On June 13, two members of the Legislative Council asked Hong Kong riot police to show their credentials, but the police officers would not respond when addressed in Cantonese and did not show their credentials. A high-ranking Hong Kong police official then intervened and argued with the LegCo members.

There also have been suspicions that thugs have been recruited from mainland China to intimidate Hongkongers. Social media posts in August sought to recruit men from Fujian Province to come “protect” Hong Kong, with 3,000 yuan (around US$432) offered for each man who “fights a battle at the front lines.”

The presence of mainland Chinese police and mercenary thugs in Hong Kong helps to explain for Hongkongers the violence suffered by the protesters. Since the protests began, the suicide rate in Hong Kong has reportedly soared to unprecedented levels, with primarily young people said to have committed suicide by jumping off high buildings or drowning. Protesters believe many of these “suicides” have been murders.

They also have reported incidents of rape committed by police. An article by Amnesty International on sexual violence against Hong Kong protesters notes that allegations of sexual assault at the hands of police have been circulating since the protests began. It says “statements and research from local organizations suggest the problem is systematic.”

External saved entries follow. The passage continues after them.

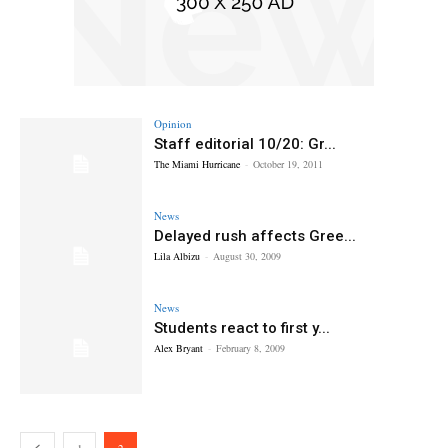
Opinion
Staff editorial 10/20: Gr...
The Miami Hurricane
-
October 19, 2011
News
Delayed rush affects Gree...
Lila Albizu
-
August 30, 2009
News
Students react to first y...
Alex Bryant
-
February 8, 2009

Amnesty International has repeatedly called for an “independent and impartial investigation into the behavior of the Hong Kong police.” It refers to the judgment of a panel of overseas experts who believe the existing governmental mechanism for investigating police misconduct lacks “the powers, capacity and independent investigative capability” to do an adequate job.

A joint statement in November, by students, alumni, and faculty at 54 American colleges and universities in support of the Hong Kong protesters, speaks of “a shocking number of unexplained disappearances, ‘suicides’ and police rape.”

Context of The Epoch Times Operating in China

The Chinese Communist Party (CCP) has worked to silence The Epoch Times since the paper first began publishing in the year 2000, because of its reporting on the human rights record of the Chinese regime and on criticism of the CCP. Shortly after the newspaper’s founding in the United States, 10 staff members working underground in China were jailed and sentenced to prison terms ranging from three to 10 years, for charges like “inciting subversion of the state power.”

In the United States and other countries, Chinese embassies and consulates have worked to try to discourage businesses from advertising with the newspaper. The family members of U.S.-based Epoch Times staff have been threatened in China. There have been numerous instances in which of bundles of newspapers were stolen or destroyed; though the identities of the perpetrators are difficult to verify, these incidents fit a general pattern of harassment by the Chinese regime.

Recent examples in Hong Kong are illustrative. Ms. Lu, the Hong Kong edition’s circulation manager, said that in April, a popular convenience store in Hong Kong tore up a contract for selling The Epoch Times under pressure from the CCP, despite that sales of the newspaper had exceeded the contract requirements. Lu also said there have been incidents of intimidation of journalists from time to time.

The arson on the 19th is the fourth attack on The Epoch Times’ print shop in Hong Kong. In February 2006, thugs broke in and attempted to smash the printers. In October 2012, thugs attempted to break in but could not smash open the gate. In December 2012, seven men carrying multiple toolboxes appeared and began attempting to break through the gate. They fled after police were called.

The protests in Hong Kong have been an attempt to defend the fundamental liberties of the people of Hong Kong. The people of Hong Kong feel that if they don’t protest now, the CCP will force its tyranny over this formerly free city.

We appreciate the international organizations that expressed concern about the recent arson attack against The Epoch Times, notably the Committee to Protect Journalists and Reporters Without Borders.

This attack on The Epoch Times was an attempt to deny to the Hong Kong people a free press.